Una proliferación de puntos semejantes por toda Europa sería, creo yo, saludable. Y que esos puntos de encuentro y difusión de ideas y aspiraciones menos conformes a las reglas del mercado se internacionalizaran, ampliando el intercambio de experiencias y hallazgos no sólo a diferentes regiones, sino a otros países, más distantes y distintos, multiplicando su capacidad de irradiación, me parecería altamente deseable.

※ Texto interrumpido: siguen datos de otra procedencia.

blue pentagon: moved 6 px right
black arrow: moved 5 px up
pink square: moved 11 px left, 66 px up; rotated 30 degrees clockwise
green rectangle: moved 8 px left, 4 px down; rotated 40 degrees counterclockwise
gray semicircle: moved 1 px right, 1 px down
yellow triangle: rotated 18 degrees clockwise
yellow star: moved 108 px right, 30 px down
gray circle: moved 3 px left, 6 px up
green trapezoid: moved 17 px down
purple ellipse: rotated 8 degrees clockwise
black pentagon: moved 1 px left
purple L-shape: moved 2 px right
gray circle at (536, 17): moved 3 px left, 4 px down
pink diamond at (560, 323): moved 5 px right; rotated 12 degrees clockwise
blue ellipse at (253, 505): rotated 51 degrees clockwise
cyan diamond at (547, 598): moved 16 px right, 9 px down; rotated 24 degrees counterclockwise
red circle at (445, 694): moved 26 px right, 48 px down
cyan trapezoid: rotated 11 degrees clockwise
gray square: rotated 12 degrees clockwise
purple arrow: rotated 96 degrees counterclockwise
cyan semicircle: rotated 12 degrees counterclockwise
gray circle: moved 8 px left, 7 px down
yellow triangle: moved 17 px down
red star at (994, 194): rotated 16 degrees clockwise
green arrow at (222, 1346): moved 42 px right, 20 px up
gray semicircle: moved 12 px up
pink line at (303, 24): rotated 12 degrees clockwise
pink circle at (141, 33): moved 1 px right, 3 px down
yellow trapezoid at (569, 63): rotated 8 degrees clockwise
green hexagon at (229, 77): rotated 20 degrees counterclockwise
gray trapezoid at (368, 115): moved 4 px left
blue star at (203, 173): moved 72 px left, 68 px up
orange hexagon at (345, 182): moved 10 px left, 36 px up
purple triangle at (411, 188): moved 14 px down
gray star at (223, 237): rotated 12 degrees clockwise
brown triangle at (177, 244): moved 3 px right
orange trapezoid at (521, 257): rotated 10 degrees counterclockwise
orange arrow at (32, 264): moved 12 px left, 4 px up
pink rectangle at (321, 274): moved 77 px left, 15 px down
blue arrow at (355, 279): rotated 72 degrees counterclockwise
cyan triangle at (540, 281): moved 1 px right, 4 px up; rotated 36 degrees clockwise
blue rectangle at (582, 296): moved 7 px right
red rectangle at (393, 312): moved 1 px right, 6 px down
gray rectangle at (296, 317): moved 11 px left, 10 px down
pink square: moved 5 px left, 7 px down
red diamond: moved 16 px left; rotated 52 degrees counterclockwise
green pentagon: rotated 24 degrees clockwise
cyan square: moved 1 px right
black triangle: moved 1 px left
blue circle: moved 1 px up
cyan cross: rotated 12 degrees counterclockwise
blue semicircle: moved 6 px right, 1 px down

Autores y cinéfilos: Sé que hoy (todavía) no están bien vistos, aunque ya es hora de que se pase la moda (cuarentona ya) de despotricar de unos y otros, significativamente ligados. No se equivocaron los que enlazaron ambos términos cuando desencadenaron la ofensiva, tal vez provocada por ciertos excesos (la egolatría y el ombliguismo de algunos cineastas, el desmadre de ciertas generalizaciones del concepto de “autor” y la idolatría de muchos “fans”) y quizá bienintencionada, pero que hoy, como se decía en aquellos tiempos sesentaiochescos (que son los de mis veinte años, por tanto los verdaderamente míos), antes y después del Mayo parisino (Philippe Garrel ha contado muy bien, por fin, el antes y el después, en Les Amants réguliers), son “aliados objetivos de la reacción”, del sistema, de los productores más miserables, del abuso de posición dominante del cine hollywoodense y sus lacayos y secuaces, del rutinario academicismo deshidratado o “light” de los cineastas funcionariales, de lo que Godard llamó “los profesionales de la profesión”. Porque el cine europeo es, y debe seguir siendo, un marco propicio a la creación y la expresión personal, al estilo individual, a la reflexión íntima, a la autobiografía, al ensayo, donde sea posible aspirar a ser autor sin tener que recurrir al disimulo o la inversión solapada, sin que tenga que verse confinado a la serie B, a la marginalidad, al “underground” o a la “resistencia” sorda de un asalariado de los estudios.

En efecto, a poco que lo pensemos, lo que ha diferenciado siempre el cine europeo bueno del cine bueno americano es que en el primero el autor era la regla, en el segundo la excepción. Y fueron los cinéfilos tanto los únicos que permitieron la supervivencia del cine europeo más interesante, audaz e innovador –aunque no resultase demasiado comercial– como los que detectaron que un cineasta americano, bajo su aparente sumisión a las reglas y los géneros, a las convenciones y las estrellas, haciendo películas de encargo, podía expresarse precisamente por su manejo de los elementos específicamente cinematográficos, los que podía controlar al menos durante el rodaje (los encuadres y la composición, la dirección de actores, la luz y el color, ciertas elipsis, el grado de estilización, la insinuación), y que, por tanto, pese a los obstáculos, podían ser autores “bajo cuerda”. Descubrieron así una forma de conciliar estilo e ideas propias con la realización de películas de intención puramente comercial, las que tendrían que hacer los que no lograsen financiación para sus proyectos. Lo que hacía Luis Buñuel en México, y otros cineastas europeos hicieron en Hollywood, podrían hacerlo en sus respectivos países los directores que se integrasen en la industria, que siempre han sido la mayoría, sobre todo cuando el cine de verdad tenía algo de “industria”, y no era puro artesanado.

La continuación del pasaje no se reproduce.